● WORK REQUIRED
The records appear below. Report how many of their lines contain the word "module", giving the number alone.

╭──

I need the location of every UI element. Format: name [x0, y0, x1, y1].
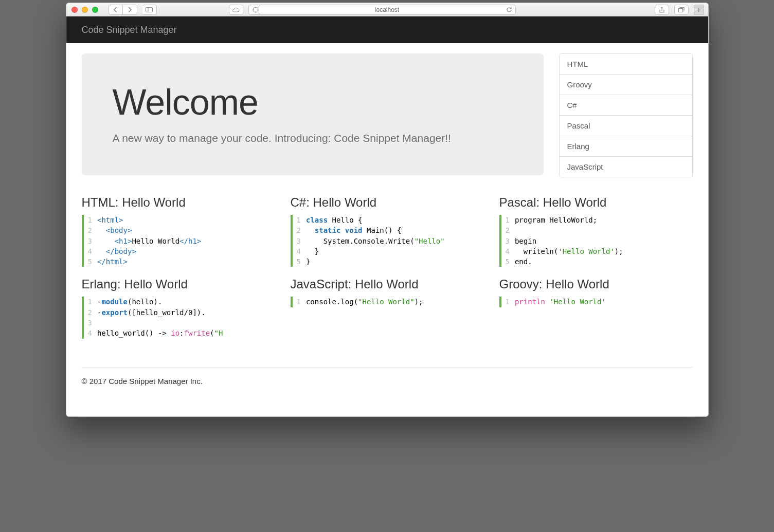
snippet-title: Pascal: Hello World: [499, 195, 693, 210]
snippet-title: Erlang: Hello World: [82, 277, 275, 291]
page-container: Welcome A new way to manage your code. I…: [66, 43, 708, 416]
chevron-right-icon: [128, 7, 132, 12]
language-item[interactable]: C#: [560, 95, 692, 116]
snippet-title: Groovy: Hello World: [499, 277, 693, 291]
plus-icon: +: [696, 6, 700, 14]
snippet-title: C#: Hello World: [291, 195, 484, 210]
code-block: 1console.log("Hello World");: [291, 297, 484, 307]
snippet-card: Pascal: Hello World1 2 3 4 5program Hell…: [499, 195, 693, 267]
snippet-card: Erlang: Hello World1 2 3 4-module(hello)…: [82, 277, 275, 338]
site-navbar: Code Snippet Manager: [66, 16, 708, 43]
code-body: class Hello { static void Main() { Syste…: [306, 215, 445, 267]
svg-rect-4: [678, 8, 682, 12]
code-body: program HelloWorld; begin writeln('Hello…: [515, 215, 623, 267]
hero-jumbotron: Welcome A new way to manage your code. I…: [82, 53, 544, 175]
code-block: 1 2 3 4-module(hello). -export([hello_wo…: [82, 297, 275, 338]
browser-titlebar: localhost +: [66, 3, 708, 16]
sidebar-icon: [146, 7, 153, 12]
code-body: console.log("Hello World");: [306, 297, 423, 307]
language-item[interactable]: Erlang: [560, 136, 692, 157]
footer-text: © 2017 Code Snippet Manager Inc.: [82, 377, 693, 401]
code-block: 1 2 3 4 5<html> <body> <h1>Hello World</…: [82, 215, 275, 267]
icloud-tabs-button[interactable]: [229, 5, 243, 15]
sidebar-toggle-button[interactable]: [142, 5, 157, 15]
code-block: 1println 'Hello World': [499, 297, 693, 307]
language-item[interactable]: Pascal: [560, 116, 692, 136]
zoom-window-button[interactable]: [92, 7, 98, 13]
snippet-grid: HTML: Hello World1 2 3 4 5<html> <body> …: [82, 195, 693, 339]
line-numbers: 1 2 3 4 5: [84, 215, 97, 267]
line-numbers: 1 2 3 4 5: [501, 215, 515, 267]
language-item[interactable]: JavaScript: [560, 157, 692, 177]
chevron-left-icon: [114, 7, 118, 12]
code-block: 1 2 3 4 5class Hello { static void Main(…: [291, 215, 484, 267]
line-numbers: 1 2 3 4: [84, 297, 97, 338]
snippet-card: HTML: Hello World1 2 3 4 5<html> <body> …: [82, 195, 275, 267]
window-controls: [71, 7, 98, 13]
line-numbers: 1: [501, 297, 515, 307]
code-body: println 'Hello World': [515, 297, 606, 307]
share-icon: [659, 7, 664, 13]
tabs-icon: [678, 7, 685, 12]
address-bar[interactable]: localhost: [259, 5, 516, 15]
back-button[interactable]: [109, 5, 123, 15]
line-numbers: 1 2 3 4 5: [293, 215, 306, 267]
snippet-card: Groovy: Hello World1println 'Hello World…: [499, 277, 693, 338]
minimize-window-button[interactable]: [82, 7, 88, 13]
code-block: 1 2 3 4 5program HelloWorld; begin write…: [499, 215, 693, 267]
code-body: <html> <body> <h1>Hello World</h1> </bod…: [97, 215, 201, 267]
line-numbers: 1: [293, 297, 306, 307]
language-item[interactable]: HTML: [560, 54, 692, 75]
browser-window: localhost + Code Snippet Manager Welcome…: [66, 3, 709, 417]
snippet-title: JavaScript: Hello World: [291, 277, 484, 291]
language-item[interactable]: Groovy: [560, 75, 692, 95]
nav-back-forward: [109, 5, 137, 15]
hero-subtitle: A new way to manage your code. Introduci…: [113, 132, 513, 144]
share-button[interactable]: [655, 5, 669, 15]
hero-title: Welcome: [113, 82, 513, 123]
address-text: localhost: [375, 6, 399, 13]
footer-divider: [82, 367, 693, 368]
code-body: -module(hello). -export([hello_world/0])…: [97, 297, 223, 338]
tabs-button[interactable]: [674, 5, 689, 15]
reload-icon: [506, 7, 512, 13]
snippet-card: JavaScript: Hello World1console.log("Hel…: [291, 277, 484, 338]
language-list: HTMLGroovyC#PascalErlangJavaScript: [559, 53, 693, 177]
snippet-card: C#: Hello World1 2 3 4 5class Hello { st…: [291, 195, 484, 267]
snippet-title: HTML: Hello World: [82, 195, 275, 210]
cloud-icon: [232, 7, 240, 12]
close-window-button[interactable]: [71, 7, 78, 13]
new-tab-button[interactable]: +: [694, 5, 704, 15]
svg-rect-0: [146, 7, 153, 12]
forward-button[interactable]: [123, 5, 137, 15]
brand-text[interactable]: Code Snippet Manager: [82, 25, 177, 35]
reload-button[interactable]: [506, 7, 512, 13]
compass-icon: [253, 7, 259, 13]
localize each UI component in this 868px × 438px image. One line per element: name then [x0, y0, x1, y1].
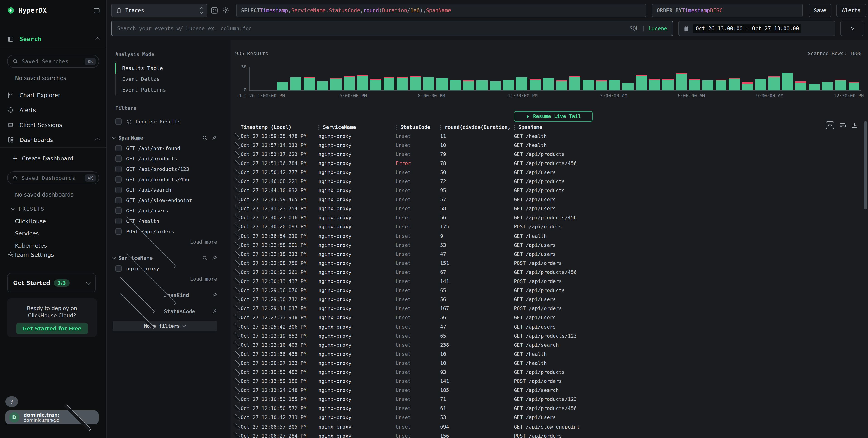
table-row[interactable]: Oct 27 12:40:27.016 PMnginx-proxyUnset56… [231, 213, 861, 223]
checkbox[interactable] [115, 207, 122, 214]
histogram-bar[interactable] [782, 73, 793, 91]
filter-option[interactable]: GET /api/products/123 [115, 166, 217, 172]
table-row[interactable]: Oct 27 12:29:36.876 PMnginx-proxyUnset65… [231, 286, 861, 295]
gear-icon[interactable] [222, 7, 229, 14]
checkbox[interactable] [115, 197, 122, 203]
drag-handle-icon[interactable] [440, 127, 441, 128]
create-dashboard-button[interactable]: + Create Dashboard [0, 151, 106, 165]
histogram-bar[interactable] [370, 79, 381, 91]
histogram-bar[interactable] [410, 76, 421, 91]
histogram-bar[interactable] [490, 81, 501, 91]
table-row[interactable]: Oct 27 12:22:19.852 PMnginx-proxyUnset65… [231, 331, 861, 340]
expand-row-icon[interactable] [233, 151, 240, 158]
table-row[interactable]: Oct 27 12:51:36.784 PMnginx-proxyError78… [231, 159, 861, 168]
select-expression-input[interactable]: SELECT Timestamp,ServiceName,StatusCode,… [236, 4, 646, 17]
histogram-bar[interactable] [450, 80, 461, 91]
sidebar-item-chart-explorer[interactable]: Chart Explorer [0, 88, 106, 103]
expand-row-icon[interactable] [233, 414, 240, 421]
search-icon[interactable] [202, 256, 208, 261]
table-row[interactable]: Oct 27 12:25:42.306 PMnginx-proxyUnset47… [231, 322, 861, 331]
expand-row-icon[interactable] [233, 269, 240, 276]
histogram-bar[interactable] [649, 79, 660, 91]
sidebar-item-team-settings[interactable]: Team Settings [0, 247, 106, 262]
histogram-bar[interactable] [716, 79, 727, 91]
histogram-bar[interactable] [436, 78, 447, 91]
resume-live-tail-button[interactable]: Resume Live Tail [514, 111, 592, 122]
histogram-plot[interactable] [249, 67, 861, 91]
histogram-bar[interactable] [583, 80, 594, 91]
collapse-sidebar-icon[interactable] [93, 7, 100, 14]
filter-option[interactable]: GET /api/slow-endpoint [115, 197, 217, 203]
table-row[interactable]: Oct 27 12:50:42.777 PMnginx-proxyUnset50… [231, 168, 861, 177]
table-row[interactable]: Oct 27 12:30:13.437 PMnginx-proxyUnset14… [231, 277, 861, 286]
checkbox[interactable] [115, 166, 122, 172]
histogram-bar[interactable] [835, 79, 846, 91]
sidebar-item-search[interactable]: Search [0, 30, 106, 48]
expand-row-icon[interactable] [233, 360, 240, 367]
table-row[interactable]: Oct 27 12:29:30.712 PMnginx-proxyUnset56… [231, 295, 861, 304]
histogram-bar[interactable] [357, 75, 368, 91]
expand-row-icon[interactable] [233, 369, 240, 376]
denoise-results-toggle[interactable]: Denoise Results [115, 119, 217, 125]
save-button[interactable]: Save [809, 4, 831, 17]
checkbox[interactable] [115, 119, 122, 125]
get-started-free-button[interactable]: Get Started for Free [16, 323, 88, 334]
drag-handle-icon[interactable] [318, 127, 319, 128]
table-row[interactable]: Oct 27 12:08:57.305 PMnginx-proxyUnset69… [231, 422, 861, 431]
expand-row-icon[interactable] [233, 378, 240, 385]
table-row[interactable]: Oct 27 12:27:33.918 PMnginx-proxyUnset56… [231, 313, 861, 322]
histogram-bar[interactable] [808, 84, 819, 91]
checkbox[interactable] [115, 187, 122, 193]
lang-sql-toggle[interactable]: SQL [629, 25, 639, 32]
filter-option[interactable]: GET /api/search [115, 187, 217, 193]
histogram-bar[interactable] [742, 82, 753, 91]
col-duration[interactable]: round(divide(Duration, [440, 124, 514, 130]
expand-row-icon[interactable] [233, 396, 240, 403]
histogram-bar[interactable] [383, 77, 395, 91]
histogram-bar[interactable] [596, 80, 607, 91]
checkbox[interactable] [115, 176, 122, 182]
expand-row-icon[interactable] [233, 260, 240, 267]
expand-row-icon[interactable] [233, 387, 240, 394]
histogram-bar[interactable] [423, 77, 434, 91]
table-row[interactable]: Oct 27 12:53:17.623 PMnginx-proxyUnset79… [231, 149, 861, 159]
pin-icon[interactable] [212, 293, 217, 298]
analysis-mode-results-table[interactable]: Results Table [116, 63, 217, 74]
col-timestamp[interactable]: Timestamp (Local) [241, 124, 318, 130]
col-spanname[interactable]: SpanName [514, 124, 861, 130]
expand-row-icon[interactable] [233, 305, 240, 312]
table-row[interactable]: Oct 27 12:59:35.478 PMnginx-proxyUnset11… [231, 132, 861, 141]
histogram-bar[interactable] [689, 79, 700, 91]
user-menu[interactable]: D dominic.tran@clic... dominic.tran@clic… [5, 410, 99, 425]
table-row[interactable]: Oct 27 12:29:14.817 PMnginx-proxyUnset16… [231, 304, 861, 313]
histogram-bar[interactable] [729, 78, 740, 91]
expand-row-icon[interactable] [233, 405, 240, 412]
load-more-button[interactable]: Load more [115, 276, 217, 282]
filter-group-spanname[interactable]: SpanName [113, 135, 217, 141]
scrollbar-thumb[interactable] [864, 121, 867, 209]
table-row[interactable]: Oct 27 12:36:54.210 PMnginx-proxyUnset9G… [231, 231, 861, 240]
date-range-picker[interactable]: Oct 26 13:00:00 - Oct 27 13:00:00 [679, 21, 835, 36]
checkbox[interactable] [115, 145, 122, 151]
histogram-bar[interactable] [569, 76, 581, 91]
filter-option[interactable]: POST /api/orders [115, 228, 217, 235]
table-row[interactable]: Oct 27 12:32:58.201 PMnginx-proxyUnset53… [231, 240, 861, 249]
histogram-bar[interactable] [636, 75, 647, 91]
get-started-toggle[interactable]: Get Started 3/3 [7, 273, 96, 293]
analysis-mode-event-deltas[interactable]: Event Deltas [116, 74, 217, 85]
checkbox[interactable] [115, 156, 122, 162]
help-button[interactable]: ? [5, 396, 18, 407]
drag-handle-icon[interactable] [514, 127, 515, 128]
more-filters-button[interactable]: More filters [113, 321, 217, 331]
col-servicename[interactable]: ServiceName [318, 124, 396, 130]
expand-row-icon[interactable] [233, 187, 240, 194]
expand-row-icon[interactable] [233, 314, 240, 322]
expand-row-icon[interactable] [233, 160, 240, 167]
histogram-bar[interactable] [304, 77, 315, 91]
expand-row-icon[interactable] [233, 141, 240, 149]
table-row[interactable]: Oct 27 12:20:27.133 PMnginx-proxyUnset10… [231, 359, 861, 368]
expand-row-icon[interactable] [233, 232, 240, 240]
drag-handle-icon[interactable] [396, 127, 397, 128]
histogram-bar[interactable] [755, 79, 767, 91]
histogram-bar[interactable] [543, 78, 554, 91]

╰──

● ANSWER FOR THE TASK
3